## EXERCISE AIM
Below is a listing to copy exactly; no image goes into the copy.

Segment Open

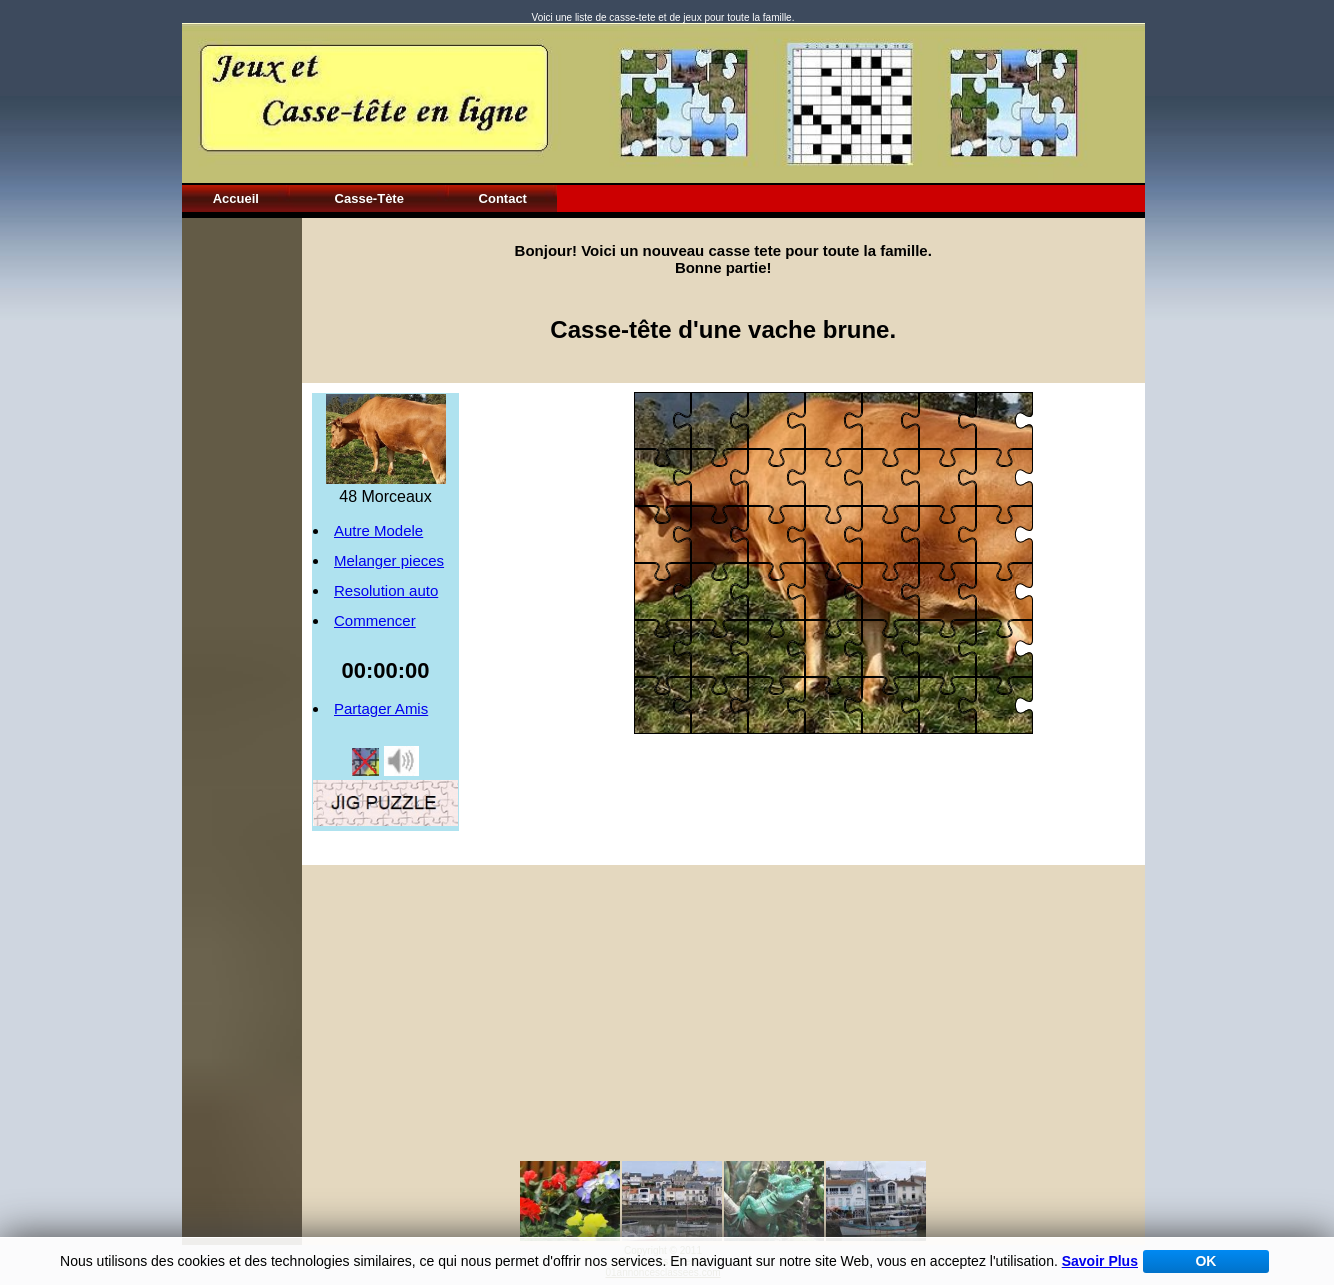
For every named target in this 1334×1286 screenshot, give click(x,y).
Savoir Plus (1100, 1261)
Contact (503, 198)
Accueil (236, 198)
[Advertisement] (242, 518)
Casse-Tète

Segment Closed

## PROBLEM SOLUTION
For every named target in this 1334×1286 screenshot, give click(x,y).
Savoir Plus (1100, 1261)
Contact (503, 198)
Accueil (236, 198)
[Advertisement] (242, 518)
Casse-Tète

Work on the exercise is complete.